There may be nothing more basic to our sense of well-being than what we choose to do with our time every day.
We all have constraints on our time, of course. There is money to be earned, dishes to be washed, people who need our care. It often seems that there isn’t enough time in the day for the things we value most, and we are often too worn out from keeping up with it all to ask ourselves what it is that we value – how it is that we really want to spend our lives.
There are important reasons to ask these questions. The deeper searching involved in asking what we really want out of life helps us discover both what we want to say "yes" to and how to clear away the things that are cluttering up our lives.

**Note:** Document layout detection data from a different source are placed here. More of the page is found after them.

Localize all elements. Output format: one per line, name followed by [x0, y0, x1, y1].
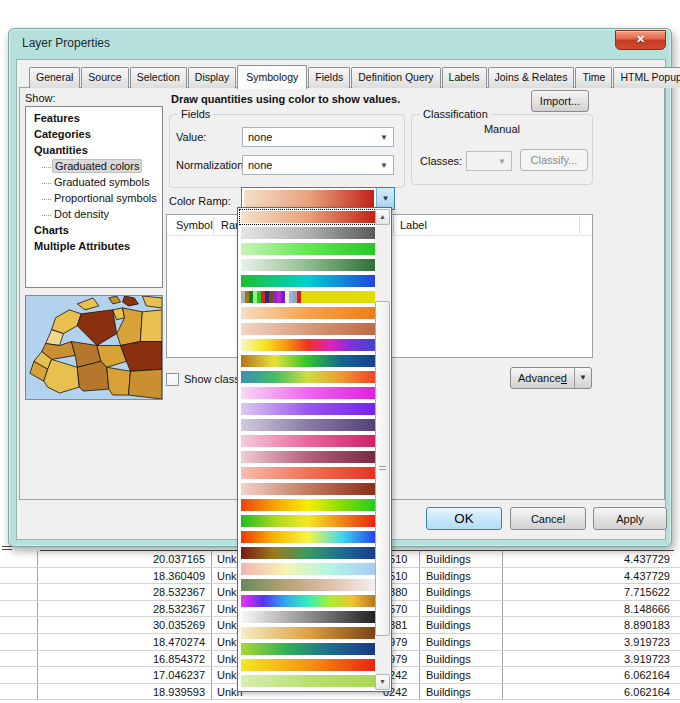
table-cell: 28.532367: [38, 601, 212, 617]
color-ramp-option-9[interactable]: [241, 339, 375, 351]
close-button[interactable]: ✕: [615, 30, 666, 50]
color-ramp-option-26[interactable]: [241, 611, 375, 623]
tree-branch-line: [42, 215, 51, 216]
color-ramp-option-30[interactable]: [241, 675, 375, 687]
ok-button[interactable]: OK: [426, 507, 502, 530]
show-item-label: Graduated symbols: [54, 176, 149, 188]
table-cell: 6.062164: [503, 667, 680, 683]
tab-strip: GeneralSourceSelectionDisplaySymbologyFi…: [29, 64, 680, 88]
header-mark: [2, 549, 12, 550]
tab-fields[interactable]: Fields: [308, 67, 350, 88]
scroll-up-button[interactable]: ▲: [375, 209, 390, 225]
tab-joins-relates[interactable]: Joins & Relates: [488, 67, 575, 88]
scroll-down-button[interactable]: ▼: [375, 674, 390, 690]
apply-button[interactable]: Apply: [593, 507, 667, 530]
column-separator: [393, 217, 394, 234]
color-ramp-option-14[interactable]: [241, 419, 375, 431]
color-ramp-option-16[interactable]: [241, 451, 375, 463]
color-ramp-option-15[interactable]: [241, 435, 375, 447]
show-item-features[interactable]: Features: [28, 111, 160, 127]
color-ramp-option-4[interactable]: [241, 259, 375, 271]
color-ramp-option-23[interactable]: [241, 563, 375, 575]
color-ramp-option-11[interactable]: [241, 371, 375, 383]
show-item-categories[interactable]: Categories: [28, 127, 160, 143]
show-item-label: Dot density: [54, 208, 109, 220]
show-item-label: Multiple Attributes: [34, 240, 130, 252]
color-ramp-option-18[interactable]: [241, 483, 375, 495]
tab-selection[interactable]: Selection: [130, 67, 187, 88]
table-cell: Buildings: [420, 584, 503, 600]
column-separator: [213, 217, 214, 234]
show-item-graduated-symbols[interactable]: Graduated symbols: [28, 175, 160, 191]
table-cell: 30.035269: [38, 617, 212, 633]
advanced-button[interactable]: Advanced ▼: [510, 367, 592, 389]
dialog-titlebar[interactable]: Layer Properties ✕: [9, 29, 671, 59]
show-item-label: Categories: [34, 128, 91, 140]
color-ramp-option-8[interactable]: [241, 323, 375, 335]
tab-general[interactable]: General: [29, 67, 80, 88]
color-ramp-option-3[interactable]: [241, 243, 375, 255]
tab-labels[interactable]: Labels: [442, 67, 487, 88]
color-ramp-option-2[interactable]: [241, 227, 375, 239]
color-ramp-option-13[interactable]: [241, 403, 375, 415]
color-ramp-option-6[interactable]: [241, 291, 375, 303]
color-ramp-dropdown-button[interactable]: ▼: [376, 188, 394, 209]
show-item-charts[interactable]: Charts: [28, 223, 160, 239]
show-item-proportional-symbols[interactable]: Proportional symbols: [28, 191, 160, 207]
show-item-label: Proportional symbols: [54, 192, 157, 204]
table-cell: 3.919723: [503, 651, 680, 667]
scrollbar-grip: [379, 466, 386, 472]
chevron-down-icon: ▼: [574, 368, 591, 388]
map-preview-image: [26, 296, 162, 399]
tree-branch-line: [42, 167, 51, 168]
normalization-dropdown[interactable]: none ▼: [242, 155, 394, 175]
tree-branch-line: [42, 199, 51, 200]
show-tree: FeaturesCategoriesQuantitiesGraduated co…: [25, 106, 163, 288]
show-item-quantities[interactable]: Quantities: [28, 143, 160, 159]
label-column-header: Label: [400, 219, 427, 231]
classification-legend: Classification: [420, 108, 491, 120]
table-cell: 4.437729: [503, 568, 680, 584]
value-dropdown[interactable]: none ▼: [242, 127, 394, 147]
tab-display[interactable]: Display: [188, 67, 236, 88]
show-class-ranges-checkbox[interactable]: [166, 373, 179, 386]
tab-definition-query[interactable]: Definition Query: [351, 67, 440, 88]
tab-symbology[interactable]: Symbology: [237, 65, 307, 89]
show-item-multiple-attributes[interactable]: Multiple Attributes: [28, 239, 160, 255]
table-cell: 17.046237: [38, 667, 212, 683]
show-item-dot-density[interactable]: Dot density: [28, 207, 160, 223]
color-ramp-option-5[interactable]: [241, 275, 375, 287]
color-ramp-option-22[interactable]: [241, 547, 375, 559]
table-cell: [0, 568, 38, 584]
show-item-label: Quantities: [34, 144, 88, 156]
color-ramp-option-21[interactable]: [241, 531, 375, 543]
color-ramp-option-28[interactable]: [241, 643, 375, 655]
scrollbar-thumb[interactable]: [375, 301, 390, 636]
color-ramp-option-20[interactable]: [241, 515, 375, 527]
color-ramp-option-19[interactable]: [241, 499, 375, 511]
import-button[interactable]: Import...: [531, 90, 589, 112]
color-ramp-option-1[interactable]: [241, 211, 375, 223]
cancel-button[interactable]: Cancel: [510, 507, 586, 530]
table-cell: Buildings: [420, 568, 503, 584]
table-cell: 18.360409: [38, 568, 212, 584]
tab-source[interactable]: Source: [81, 67, 128, 88]
table-cell: 16.854372: [38, 651, 212, 667]
chevron-down-icon: ▼: [382, 194, 390, 203]
tab-time[interactable]: Time: [575, 67, 612, 88]
tab-html-popup[interactable]: HTML Popup: [613, 67, 680, 88]
color-ramp-option-24[interactable]: [241, 579, 375, 591]
color-ramp-option-29[interactable]: [241, 659, 375, 671]
color-ramp-label: Color Ramp:: [169, 195, 231, 207]
color-ramp-option-10[interactable]: [241, 355, 375, 367]
dropdown-scrollbar[interactable]: ▲ ▼: [375, 209, 390, 690]
color-ramp-option-25[interactable]: [241, 595, 375, 607]
chevron-down-icon: ▼: [498, 157, 506, 166]
color-ramp-option-17[interactable]: [241, 467, 375, 479]
color-ramp-option-12[interactable]: [241, 387, 375, 399]
show-item-graduated-colors[interactable]: Graduated colors: [28, 159, 160, 175]
color-ramp-option-7[interactable]: [241, 307, 375, 319]
screen: 20.037165Unkn9510Buildings4.43772918.360…: [0, 0, 680, 703]
table-cell: [0, 617, 38, 633]
color-ramp-option-27[interactable]: [241, 627, 375, 639]
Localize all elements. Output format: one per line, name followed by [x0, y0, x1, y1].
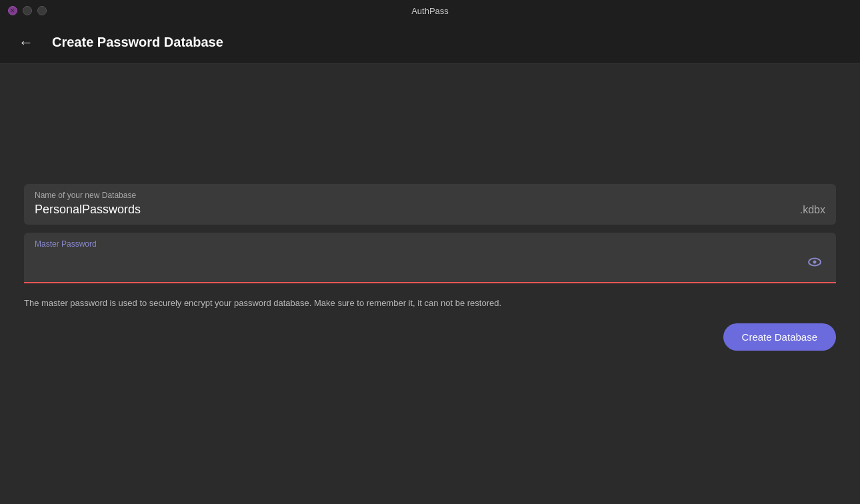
action-area: Create Database [24, 323, 836, 351]
database-name-field: Name of your new Database .kdbx [24, 184, 836, 225]
main-content: Name of your new Database .kdbx Master P… [0, 64, 860, 351]
titlebar: ✕ AuthPass [0, 0, 860, 21]
toggle-password-visibility-button[interactable] [804, 251, 825, 273]
master-password-field: Master Password [24, 233, 836, 283]
minimize-button[interactable] [23, 6, 32, 15]
helper-text: The master password is used to securely … [24, 297, 836, 310]
database-name-row: .kdbx [35, 203, 825, 217]
close-button[interactable]: ✕ [8, 6, 17, 15]
eye-icon [807, 254, 823, 270]
app-title: AuthPass [411, 6, 449, 16]
page-title: Create Password Database [52, 35, 223, 50]
database-extension: .kdbx [800, 204, 825, 216]
master-password-label: Master Password [35, 239, 825, 249]
password-row [35, 251, 825, 273]
database-name-input[interactable] [35, 203, 795, 217]
back-button[interactable]: ← [13, 31, 39, 54]
window-controls: ✕ [8, 6, 47, 15]
create-database-button[interactable]: Create Database [723, 323, 836, 351]
svg-point-1 [813, 261, 817, 264]
maximize-button[interactable] [37, 6, 47, 15]
master-password-input[interactable] [35, 253, 804, 271]
database-name-label: Name of your new Database [35, 191, 825, 200]
page-header: ← Create Password Database [0, 21, 860, 64]
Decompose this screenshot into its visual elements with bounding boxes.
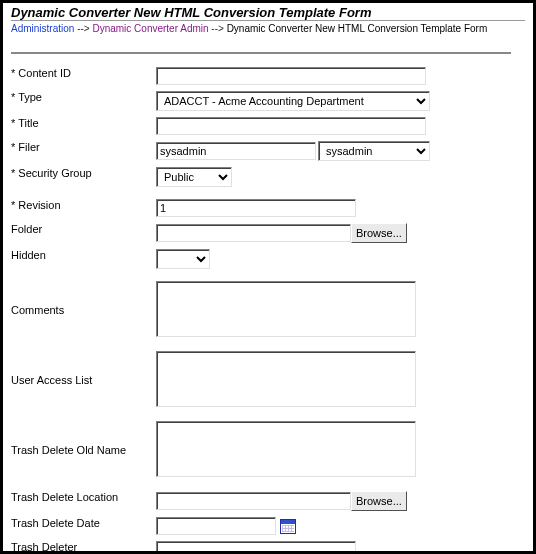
label-filer: * Filer — [11, 138, 156, 164]
trash-deleter-input[interactable] — [156, 541, 356, 554]
trash-delete-old-name-textarea[interactable] — [156, 421, 416, 477]
breadcrumb: Administration --> Dynamic Converter Adm… — [11, 23, 525, 34]
label-security-group: * Security Group — [11, 164, 156, 190]
content-id-input[interactable] — [156, 67, 426, 85]
title-divider — [11, 20, 525, 21]
filer-input[interactable] — [156, 142, 316, 160]
label-trash-deleter: Trash Deleter — [11, 538, 156, 554]
filer-select[interactable]: sysadmin — [318, 141, 430, 161]
revision-input[interactable] — [156, 199, 356, 217]
breadcrumb-sep: --> — [77, 23, 92, 34]
title-input[interactable] — [156, 117, 426, 135]
breadcrumb-administration[interactable]: Administration — [11, 23, 74, 34]
breadcrumb-current: Dynamic Converter New HTML Conversion Te… — [227, 23, 488, 34]
label-type: * Type — [11, 88, 156, 114]
label-content-id: * Content ID — [11, 64, 156, 88]
type-select[interactable]: ADACCT - Acme Accounting Department — [156, 91, 430, 111]
label-user-access-list: User Access List — [11, 348, 156, 412]
calendar-icon[interactable] — [280, 519, 296, 534]
page-title: Dynamic Converter New HTML Conversion Te… — [11, 5, 525, 20]
hidden-select[interactable] — [156, 249, 210, 269]
trash-delete-location-browse-button[interactable]: Browse... — [351, 491, 407, 511]
breadcrumb-sep: --> — [211, 23, 226, 34]
label-title: * Title — [11, 114, 156, 138]
label-trash-delete-old-name: Trash Delete Old Name — [11, 418, 156, 482]
trash-delete-date-input[interactable] — [156, 517, 276, 535]
trash-delete-location-input[interactable] — [156, 492, 351, 510]
user-access-list-textarea[interactable] — [156, 351, 416, 407]
breadcrumb-dynamic-converter-admin[interactable]: Dynamic Converter Admin — [92, 23, 208, 34]
label-comments: Comments — [11, 278, 156, 342]
section-divider — [11, 52, 511, 54]
security-group-select[interactable]: Public — [156, 167, 232, 187]
label-trash-delete-location: Trash Delete Location — [11, 488, 156, 514]
label-folder: Folder — [11, 220, 156, 246]
folder-browse-button[interactable]: Browse... — [351, 223, 407, 243]
label-hidden: Hidden — [11, 246, 156, 272]
folder-input[interactable] — [156, 224, 351, 242]
label-trash-delete-date: Trash Delete Date — [11, 514, 156, 538]
label-revision: * Revision — [11, 196, 156, 220]
comments-textarea[interactable] — [156, 281, 416, 337]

Tuning in to our deeper values can also help us tune out our advertising-driven culture’s non-stop messages of consumerism. Doing so is a prerequisite for a sustainable lifestyle – and ultimately a sustainable culture.
Bringing our work life into keeping with our sense of purpose is particularly challenging because our job system is in a time of major transition. Job growth no longer tracks economic growth in the way it once did. A growing employment crisis makes even basic subsistence a challenge for many, and full participation in our culture a distant dream for many more. Even those with steady jobs often feel trapped in work that seems to have little value.
These changes in the job system are frightening and they provide the dynamic climate in which real change is not only possible but inevitable. The job crisis, coupled with a sense that there is more to life than rushing from one urgent task to another, is convincing many of us take a fresh look at our lives and to question what is really important.
The personal choices we make as a result of that questioning, taken together, form the beginnings of a sustainable culture.